I happen to keep many animals who would never go to work and just as my passion (atb's ect).
You have to be truthfull and mature enough to see if your making a good judgment call or just adding to your species (ego) list.
I strongly recommend exotickeepersforum, i was on there last year looking at pd's and was kindly asked to visit someone in birmingham to get first hand account. We booked a hotel and off we went. Wow im so glad we did! Not for me, not without a suitable hands off zoo style enclosure for them and certainly not in schools, potential for injury is huge.


----------



## feorag (Jul 31, 2007)

Shame everyone didn't think like that!


----------



## westie1 (Oct 28, 2009)

sorry im on my soap box abit here but its a subject I live and breath every day but rarely is brought up among us lol.
doing this job is sooooo important as I feel on a day to day basis animal entertainers (i prefer educators lol) are the "face" of exotic keepers interacting with people who with no prior knowledge may believe everything they read in the papers.
its our job to educate people on exotics and also the kind of people their keepers are. we arnt all listening to thrash metal eating bats and living in the 80's lmao many preconceptions believe we are.
I also spend much of my time putting people off keeping exotics, if they seem genuine I always leave them my email and ask them to contact me for any care sheets or help. also ask them to consider rescue from morley exotic rescue or reptillia up here as I have their contacts.
and btw this is the same for all fluffys too, rabbit rescue and cavie rescue are recommended. 

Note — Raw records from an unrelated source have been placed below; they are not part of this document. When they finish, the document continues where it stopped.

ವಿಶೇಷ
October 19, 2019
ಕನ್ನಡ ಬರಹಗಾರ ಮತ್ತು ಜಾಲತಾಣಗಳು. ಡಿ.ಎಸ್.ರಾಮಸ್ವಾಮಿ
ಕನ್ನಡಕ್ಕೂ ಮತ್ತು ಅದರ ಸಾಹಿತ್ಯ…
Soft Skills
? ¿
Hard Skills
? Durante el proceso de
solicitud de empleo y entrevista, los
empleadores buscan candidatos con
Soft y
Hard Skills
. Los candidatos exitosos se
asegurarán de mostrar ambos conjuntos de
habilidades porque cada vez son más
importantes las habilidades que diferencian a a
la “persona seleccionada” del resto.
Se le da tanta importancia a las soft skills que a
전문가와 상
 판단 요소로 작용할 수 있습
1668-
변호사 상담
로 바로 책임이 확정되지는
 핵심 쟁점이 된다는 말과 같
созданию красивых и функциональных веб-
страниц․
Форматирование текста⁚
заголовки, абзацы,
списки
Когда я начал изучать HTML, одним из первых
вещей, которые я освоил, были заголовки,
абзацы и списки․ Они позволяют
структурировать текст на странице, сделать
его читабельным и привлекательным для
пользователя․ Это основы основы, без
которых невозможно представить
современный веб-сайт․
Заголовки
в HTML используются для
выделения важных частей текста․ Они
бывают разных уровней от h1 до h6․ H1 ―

I think its quite a responsibility and anyone in this industry should aim to do the same.

rant over lol :whip:
nice to get it down on paper so to speak lmao
rfuk as therapy.....who'd have thought it


----------



## feorag (Jul 31, 2007)

I think education on keeping any pet is hugely important and getting to kids in the classroom/party room is where to start, to be honest.


----------



## PigeonYouDead (Aug 9, 2013)

What kind of animals are you taking in? There is a school of thought around reptiles that children under 5 shouldn't hold them because of salmonella risk, same goes for elderly / immunocompromised people.

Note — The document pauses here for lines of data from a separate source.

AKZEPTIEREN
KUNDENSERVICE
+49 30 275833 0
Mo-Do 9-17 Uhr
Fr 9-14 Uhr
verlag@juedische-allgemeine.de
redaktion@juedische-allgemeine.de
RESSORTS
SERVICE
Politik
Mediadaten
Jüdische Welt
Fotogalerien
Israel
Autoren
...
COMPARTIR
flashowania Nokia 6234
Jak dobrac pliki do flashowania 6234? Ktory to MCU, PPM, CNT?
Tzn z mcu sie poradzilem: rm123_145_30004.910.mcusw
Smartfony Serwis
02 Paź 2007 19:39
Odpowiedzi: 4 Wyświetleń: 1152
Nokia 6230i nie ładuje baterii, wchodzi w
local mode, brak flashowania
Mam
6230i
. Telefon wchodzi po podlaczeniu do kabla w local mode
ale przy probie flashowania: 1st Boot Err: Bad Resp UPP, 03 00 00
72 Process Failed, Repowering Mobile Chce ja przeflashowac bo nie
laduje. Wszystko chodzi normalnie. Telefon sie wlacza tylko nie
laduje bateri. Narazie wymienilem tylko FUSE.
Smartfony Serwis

A friend of mine has a skunk which was descented (illegal in uk) which was used for childrens parties... they has no license or knowledge of how to look after it and were subjecting it to "parties" almost daily so it was seized by the rspca and now he has it.

I have to say there is a company round here that offers childrens parties and the whole idea makes me very uncomfortable. They seem to have no limit on how many children they allow per party, and are quite happy to get out a fully grown iguana. Granted it may be puppy tame, but I'm not sure that 1 person can adequately supervise a large group of 6 years old and potentially dangerous lizard. They also have monitors which they get out???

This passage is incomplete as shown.